I know it saves time to let someone else do the cooking, and it’s hard to make different choices with both parents working. But as Dr. Senay says, it can be done. “You’ve got to think carefully, you’ve got to plan, and you’ve got to continually push out the toxic stuff.” I just don’t think we should be passing on responsibility for what goes into our kids’ bodies to someone else. To someone who doesn’t care. To someone who will add tons of butter and fat and salt and sugar to a dish to make it taste good so that you’ll buy it.
Maggie Murphy, who edits Parade magazine and Dash, a food magazine, agrees with us. She is on a campaign to get more kids and parents making meals together, and her magazines provide simple and healthy recipes to help. “I think there’s some connection between childhood obesity and the fact that people have become very disconnected from cooking,” she says. “My mother was too busy working to teach me to cook, and I think our generation has lost something. We’d have more family dinners if we could simplify cooking so we could fit it into our busy, busy lives.”
If someone as busy as Senator Kirsten Gillibrand can do her own food shopping and find ways to interest her two young boys in nutrition, I don’t think the rest of us have a good excuse not to do the same.
The senator talks a lot to them about what their bodies need to grow. “When I ask them what they want to drink, I always say, ‘Well, milk helps you grow, would you like some milk?’ Henry always says, ‘Yes, Mommy, I’d like milk because it helps me grow.’”
The senator also gets four-year-old Henry to see how many colors he can put on his plate, giving him blueberries, red and green apples, and other colorful produce. “It really helps the kids understand that the more colors they have on their plate, the more vitamins and minerals they have on their plate.”
Senator Gillibrand also invented a point system that has helped her older son, Theo, understand the quality of different food choices. “We’d rate foods from zero to ten based on their quality. So candy would be a zero, and chicken broth and brocco
li would be a ten,” she explains. “When he would ask me for foods that had very little nutritional value, I would often tell him, ‘Well, you can have those potato chips, if you pick something that’s a ten to eat before you eat the chips.’”
I think she’s on the right track, because both her kids adore fruits and veggies.

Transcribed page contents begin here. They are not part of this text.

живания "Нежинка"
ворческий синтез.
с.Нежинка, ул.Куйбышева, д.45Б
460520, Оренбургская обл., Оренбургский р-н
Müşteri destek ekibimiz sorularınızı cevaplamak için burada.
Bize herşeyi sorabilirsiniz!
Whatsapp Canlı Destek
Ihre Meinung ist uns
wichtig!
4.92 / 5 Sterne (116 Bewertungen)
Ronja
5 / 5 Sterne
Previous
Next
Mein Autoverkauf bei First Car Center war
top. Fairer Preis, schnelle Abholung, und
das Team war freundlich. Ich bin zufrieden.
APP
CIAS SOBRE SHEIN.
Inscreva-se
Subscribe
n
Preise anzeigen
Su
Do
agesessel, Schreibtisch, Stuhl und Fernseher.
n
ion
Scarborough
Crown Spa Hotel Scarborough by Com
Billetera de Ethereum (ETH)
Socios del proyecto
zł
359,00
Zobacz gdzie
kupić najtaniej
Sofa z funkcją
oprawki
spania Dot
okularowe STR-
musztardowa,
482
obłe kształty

Senator Gillibrand also looks for teaching moments. On Theo’s birthday, she allowed the boys to choose whatever they wanted for breakfast. Theo had cereal and fruit, and then took a cookie on his way out. Four-year-old Henry decided to just have sugar for breakfast: cookies, cake, and candy.
En route to school, Henry fell asleep on her shoulder, and couldn’t even walk into day care. “When he said, ‘Mommy, I’m so tired!’ I said, ‘Well, what did you have for breakfast?’” That gave her a chance to explain that he needed protein, not sugar at breakfast, and that he would feel tired without it. Now, “when Henry asks for anything other than a healthy breakfast, I say, ‘How did that sugar make you feel, Henry?’ And he says, ‘It made me feel tired.’”

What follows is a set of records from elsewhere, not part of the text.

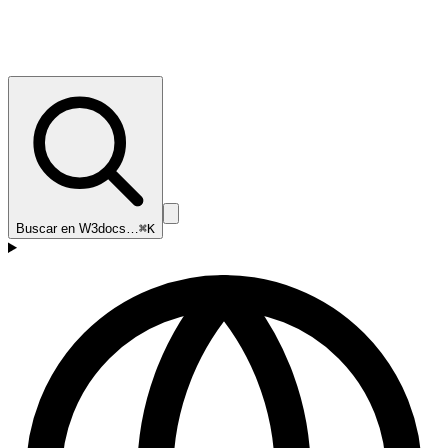
Buscar en W3docs…
⌘K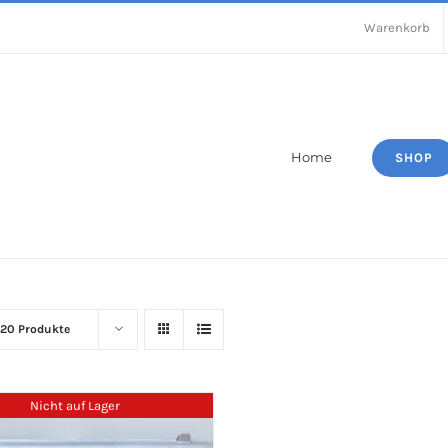
Warenkorb
Home
SHOP
20 Produkte
Nicht auf Lager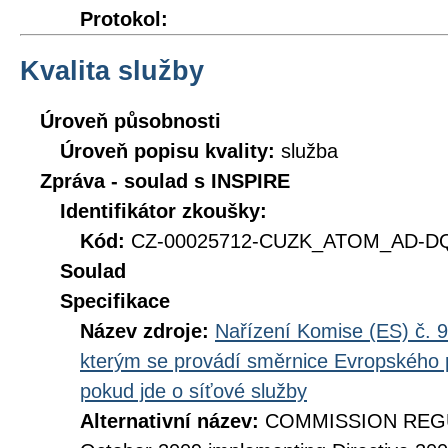
Protokol:
Kvalita služby
Úroveň působnosti
Úroveň popisu kvality:
služba
Zpráva - soulad s INSPIRE
Identifikátor zkoušky:
Kód:
CZ-00025712-CUZK_ATOM_AD-DQ_
Soulad
Specifikace
Název zdroje:
Nařízení Komise (ES) č. 9
kterým se provádí směrnice Evropského 
pokud jde o síťové služby
Alternativní název:
COMMISSION REGUL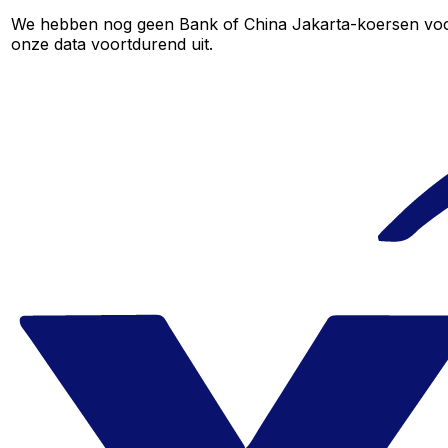
We hebben nog geen Bank of China Jakarta-koersen voor d
onze data voortdurend uit.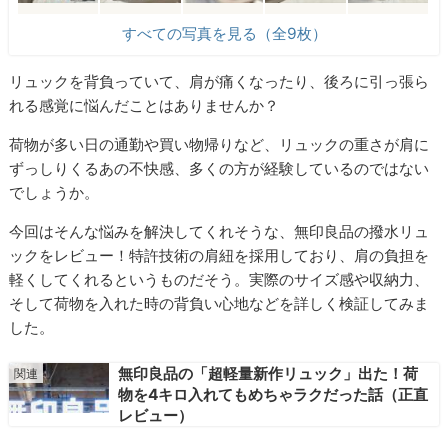
すべての写真を見る（全9枚）
リュックを背負っていて、肩が痛くなったり、後ろに引っ張ら
れる感覚に悩んだことはありませんか？
荷物が多い日の通勤や買い物帰りなど、リュックの重さが肩に
ずっしりくるあの不快感、多くの方が経験しているのではない
でしょうか。
今回はそんな悩みを解決してくれそうな、無印良品の撥水リュ
ックをレビュー！特許技術の肩紐を採用しており、肩の負担を
軽くしてくれるというものだそう。実際のサイズ感や収納力、
そして荷物を入れた時の背負い心地などを詳しく検証してみま
した。
無印良品の「超軽量新作リュック」出た！荷
物を4キロ入れてもめちゃラクだった話（正直
レビュー）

Although I try hard to model a healthy attitude toward food, there is no hiding the truth about my own challenges from my kids, and I do worry about imposing an eating disorder on them.
I know that’s a real risk. “We do see a lot of families with multigenerational eating disorders,” says Margo. “That doesn’t mean genes. It means the shared heritable environment. That would include how the family related to food, weight, body image, and appearance. How did they tolerate or encourage emotions? What did they teach about perfectionism? And was that child ever allowed to feel ‘good enough’?”